# Indoor Candle Prop



## mad0as0a0hatter (Sep 5, 2010)




----------



## PirateLady (Jul 23, 2010)

Nice job


----------



## randomr8 (Oct 24, 2009)

Nicely done!


----------



## Aelwyn (Jul 7, 2008)

Awesome!


----------



## Death's Door (Mar 22, 2006)

Nice job!!!!!


----------



## RoxyBlue (Oct 6, 2008)

I like the design you drew/engraved (hard to tell which from the photo) on the candle. Gives it a feeling of being enchanted.


----------



## cerinad (Jun 23, 2008)

Cool. I like it alot.


----------



## IMU (Apr 8, 2009)

Very nice work on it.


----------



## HalloweenZombie (Jul 22, 2007)

Looks great! Nice engraving and paint job.


----------



## fick209 (Aug 31, 2009)

Cool engraving, nice job!


----------



## Uruk-Hai (Nov 4, 2006)

Very cool! Is it a real candle or PVC? Great engraving.


----------



## scareme (Aug 29, 2006)

I love it.

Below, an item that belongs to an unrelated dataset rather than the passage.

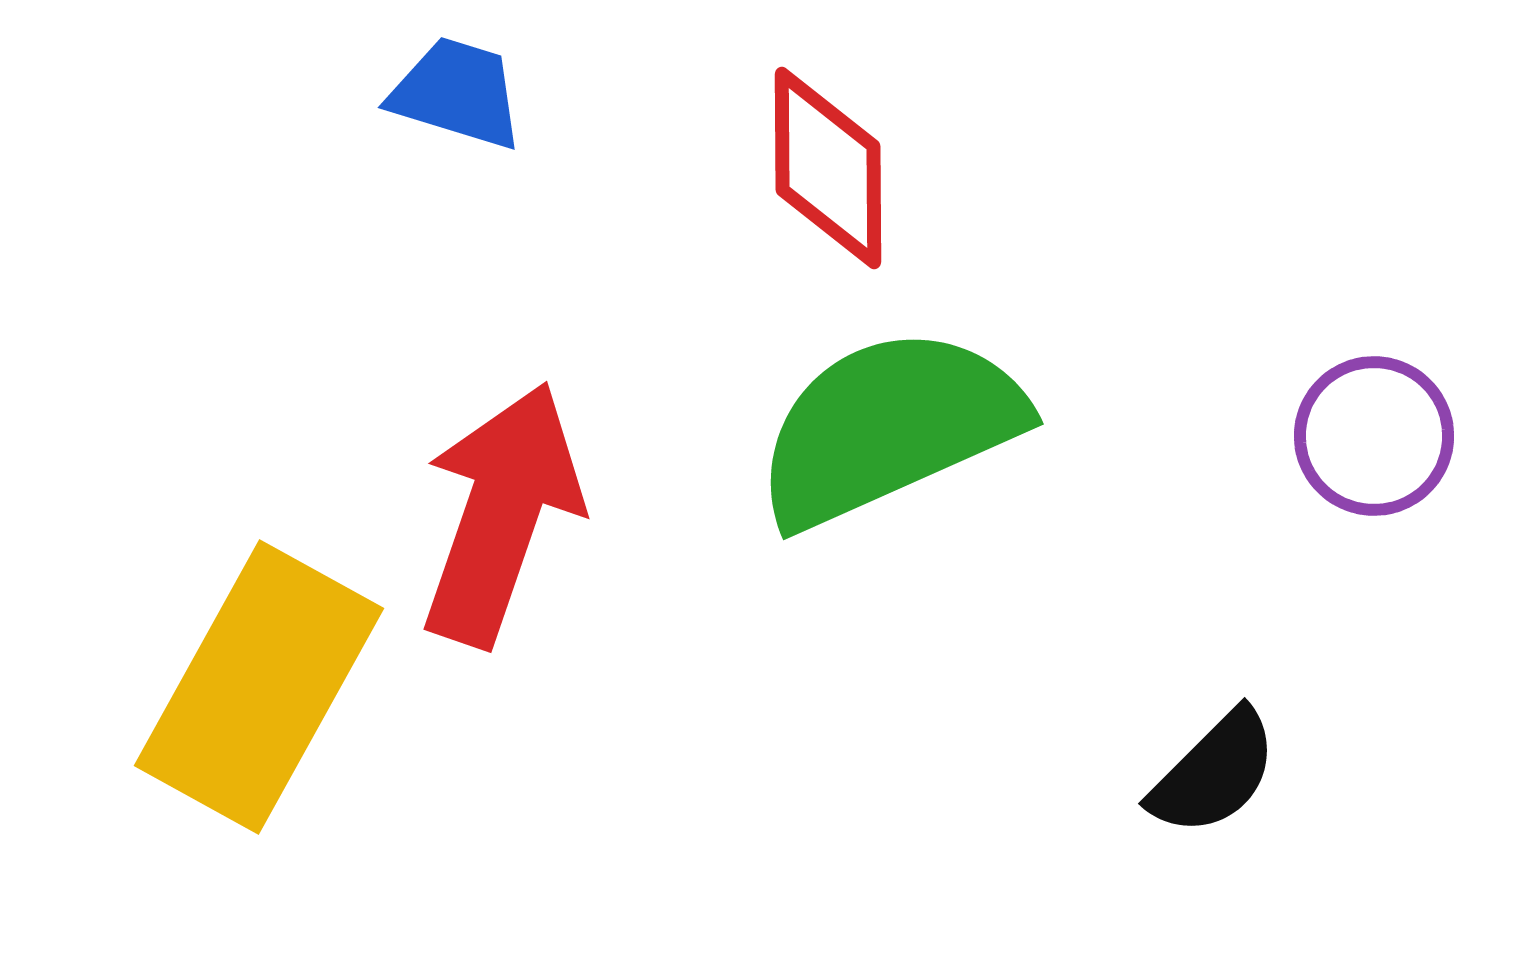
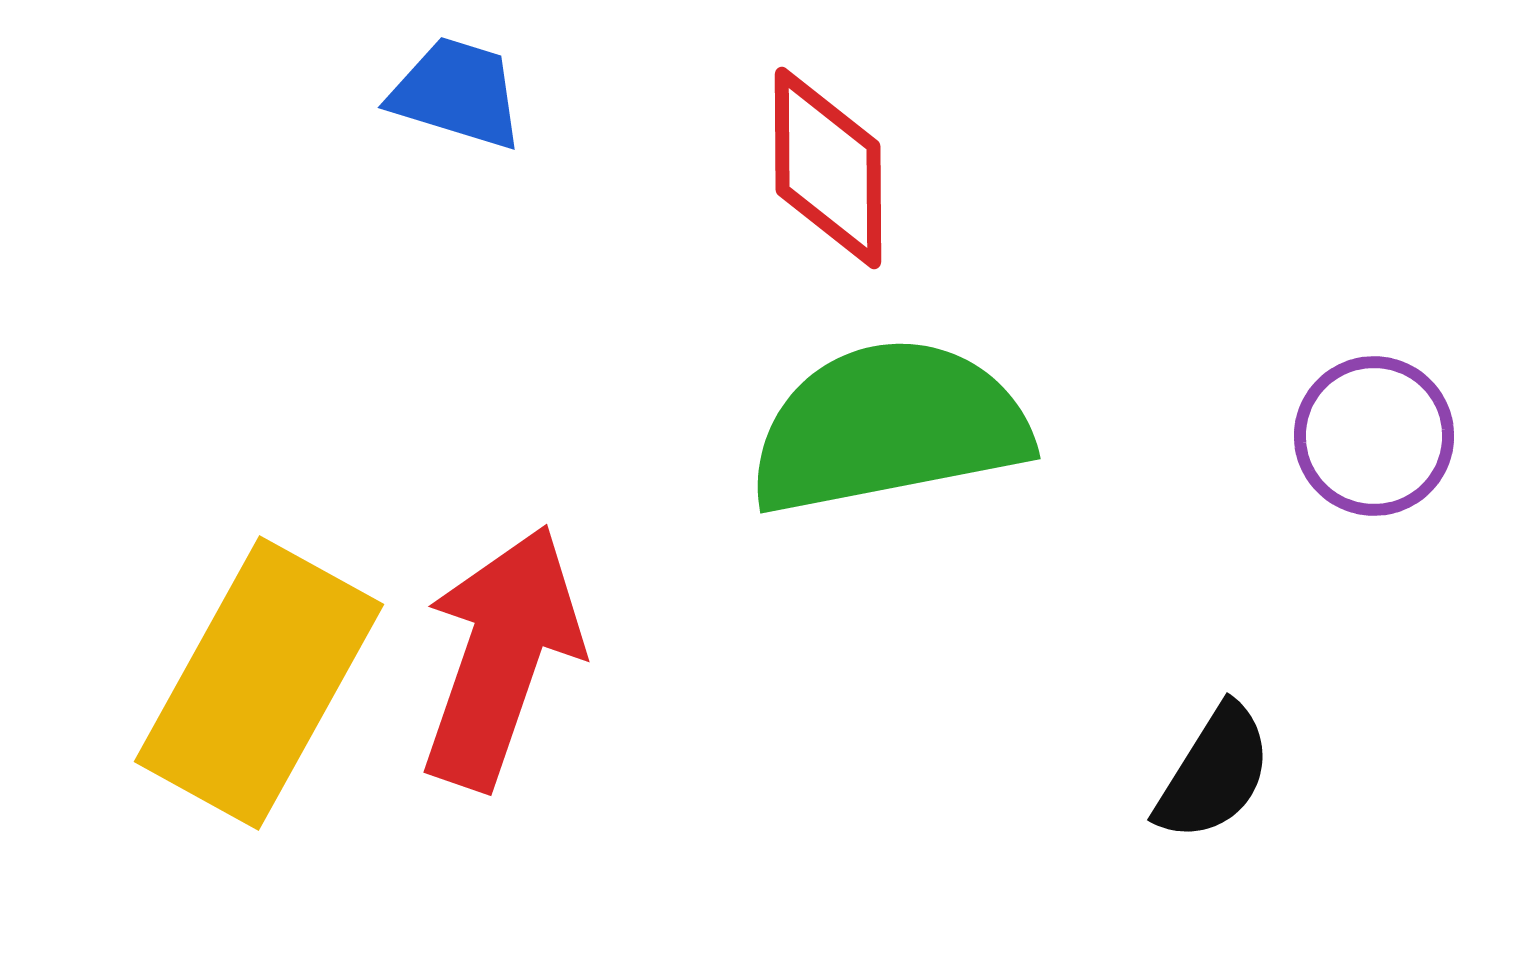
green semicircle: rotated 13 degrees clockwise
red arrow: moved 143 px down
yellow rectangle: moved 4 px up
black semicircle: rotated 13 degrees counterclockwise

Can you show a how to on the engraving?


----------



## mad0as0a0hatter (Sep 5, 2010)

@Uruk-Hai its a real candle after three days of reading a propping blog I saw the candle around the house found the owner and got them to let me do that to it.

@scareme without another candle all I could do is an unillustrated right up.


----------